_WHAT THE TASK REQUIRES_. Select and reproduce each line of the listing below that bears the string "pero".

_EXCERPTED RECORDS_.
..........

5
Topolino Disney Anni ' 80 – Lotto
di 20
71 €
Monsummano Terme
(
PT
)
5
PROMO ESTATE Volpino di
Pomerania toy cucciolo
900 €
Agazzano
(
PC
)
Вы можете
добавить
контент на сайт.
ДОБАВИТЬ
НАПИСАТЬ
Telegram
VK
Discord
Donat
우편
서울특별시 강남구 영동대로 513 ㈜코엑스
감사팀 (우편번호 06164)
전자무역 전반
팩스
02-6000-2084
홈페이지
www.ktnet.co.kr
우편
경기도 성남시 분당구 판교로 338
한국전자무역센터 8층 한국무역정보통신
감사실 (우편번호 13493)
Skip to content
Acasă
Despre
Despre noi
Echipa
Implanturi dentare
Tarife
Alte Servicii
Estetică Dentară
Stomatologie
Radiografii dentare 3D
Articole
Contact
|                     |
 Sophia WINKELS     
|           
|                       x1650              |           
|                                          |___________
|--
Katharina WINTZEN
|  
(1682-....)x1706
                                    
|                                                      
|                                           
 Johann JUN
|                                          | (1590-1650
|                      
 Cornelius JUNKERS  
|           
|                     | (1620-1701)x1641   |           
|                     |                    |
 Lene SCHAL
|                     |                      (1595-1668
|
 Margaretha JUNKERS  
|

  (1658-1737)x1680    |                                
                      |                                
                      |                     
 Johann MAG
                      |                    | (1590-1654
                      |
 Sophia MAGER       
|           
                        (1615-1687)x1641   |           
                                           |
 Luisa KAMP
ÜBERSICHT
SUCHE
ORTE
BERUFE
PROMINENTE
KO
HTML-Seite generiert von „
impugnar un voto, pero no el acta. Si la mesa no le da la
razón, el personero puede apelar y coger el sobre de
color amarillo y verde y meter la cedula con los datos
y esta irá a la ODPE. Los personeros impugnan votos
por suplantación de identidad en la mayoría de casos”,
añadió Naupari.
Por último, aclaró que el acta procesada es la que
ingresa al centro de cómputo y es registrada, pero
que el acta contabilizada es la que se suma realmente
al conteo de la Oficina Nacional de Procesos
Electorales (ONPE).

..........

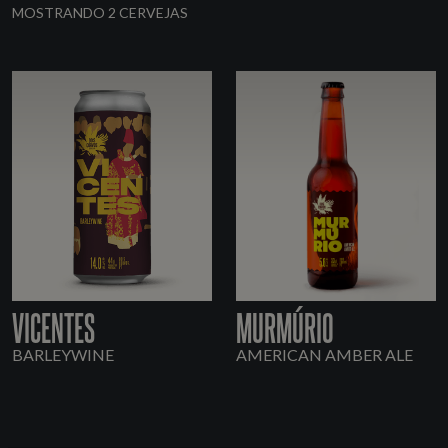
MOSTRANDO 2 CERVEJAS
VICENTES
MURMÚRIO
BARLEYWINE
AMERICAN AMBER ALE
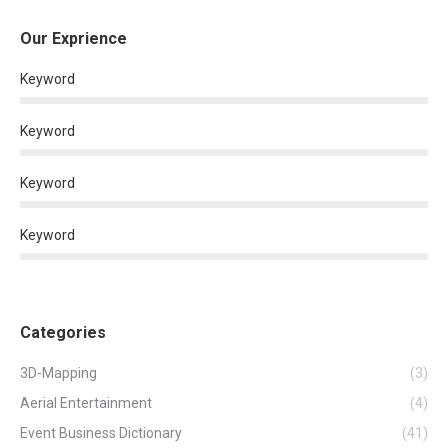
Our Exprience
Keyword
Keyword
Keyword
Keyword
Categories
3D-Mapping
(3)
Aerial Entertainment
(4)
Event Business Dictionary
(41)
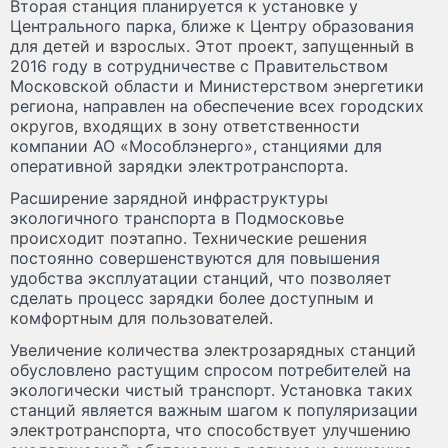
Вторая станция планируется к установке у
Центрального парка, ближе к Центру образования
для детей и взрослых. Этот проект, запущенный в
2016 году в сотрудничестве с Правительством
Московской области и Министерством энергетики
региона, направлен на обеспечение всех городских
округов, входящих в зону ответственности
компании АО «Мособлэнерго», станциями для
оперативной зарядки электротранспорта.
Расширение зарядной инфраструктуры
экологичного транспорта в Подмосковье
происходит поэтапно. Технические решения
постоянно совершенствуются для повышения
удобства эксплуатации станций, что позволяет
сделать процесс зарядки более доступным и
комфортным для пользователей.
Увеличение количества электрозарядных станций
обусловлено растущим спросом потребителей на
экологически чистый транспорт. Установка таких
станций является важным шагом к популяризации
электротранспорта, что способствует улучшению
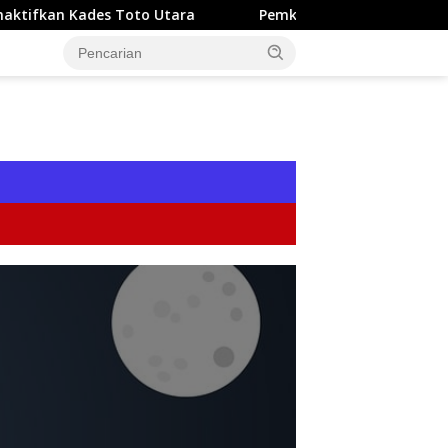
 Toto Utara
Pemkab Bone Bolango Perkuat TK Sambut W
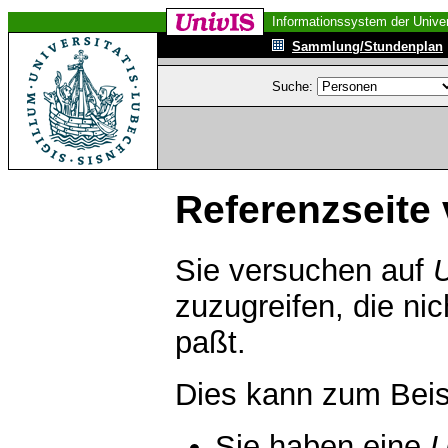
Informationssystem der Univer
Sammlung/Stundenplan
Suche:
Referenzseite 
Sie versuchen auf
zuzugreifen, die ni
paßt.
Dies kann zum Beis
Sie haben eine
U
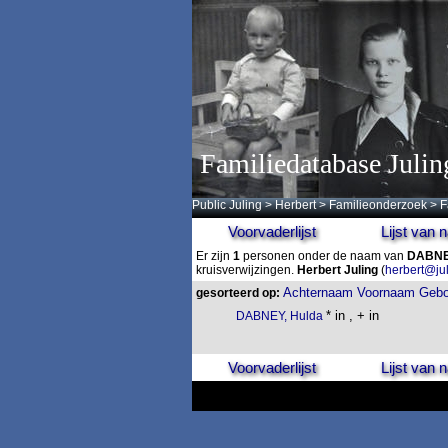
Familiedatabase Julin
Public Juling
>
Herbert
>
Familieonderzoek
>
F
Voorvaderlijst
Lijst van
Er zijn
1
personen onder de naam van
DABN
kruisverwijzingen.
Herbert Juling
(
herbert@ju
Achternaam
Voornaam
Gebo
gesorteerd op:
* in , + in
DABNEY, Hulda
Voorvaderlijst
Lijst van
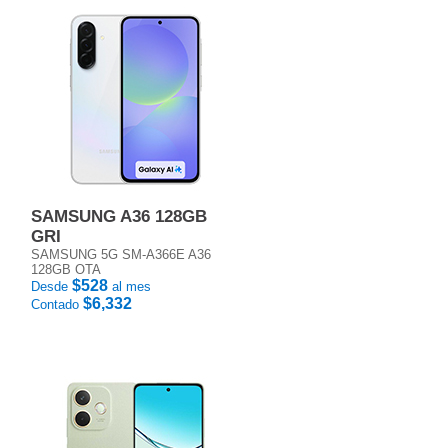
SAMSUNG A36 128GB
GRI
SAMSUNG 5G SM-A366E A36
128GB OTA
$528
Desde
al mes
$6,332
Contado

..........

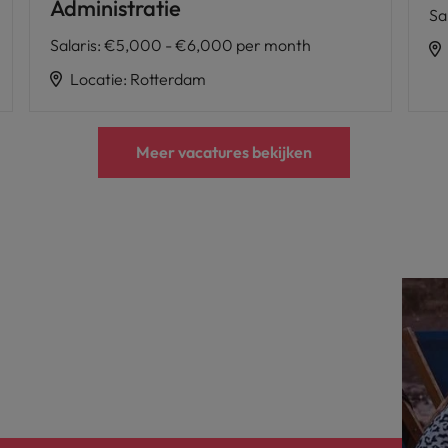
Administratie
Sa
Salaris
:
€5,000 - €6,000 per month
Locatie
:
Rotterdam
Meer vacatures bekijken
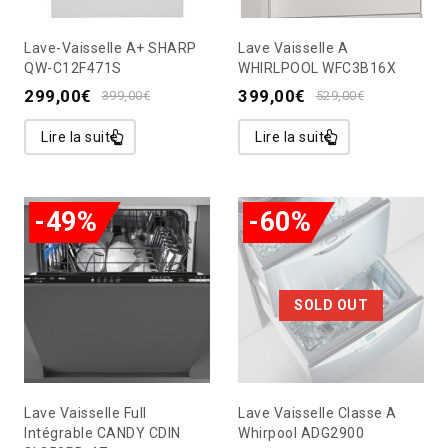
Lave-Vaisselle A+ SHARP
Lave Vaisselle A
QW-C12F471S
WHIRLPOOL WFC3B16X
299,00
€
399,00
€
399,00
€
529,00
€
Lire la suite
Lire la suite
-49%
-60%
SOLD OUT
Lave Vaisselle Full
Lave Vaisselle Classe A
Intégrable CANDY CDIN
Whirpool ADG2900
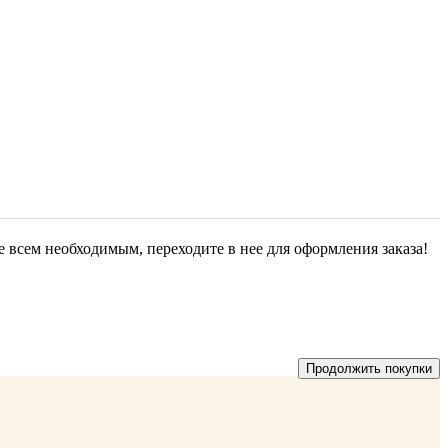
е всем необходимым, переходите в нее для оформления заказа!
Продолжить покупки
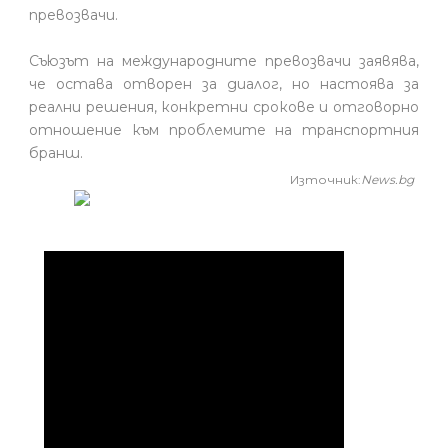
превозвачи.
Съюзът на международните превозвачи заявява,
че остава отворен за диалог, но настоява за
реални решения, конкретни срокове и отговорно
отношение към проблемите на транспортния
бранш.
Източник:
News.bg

..........

_RESPONSE TO THIS EXERCISE_.
impugnar un voto, pero no el acta. Si la mesa no le da la
ingresa al centro de cómputo y es registrada, pero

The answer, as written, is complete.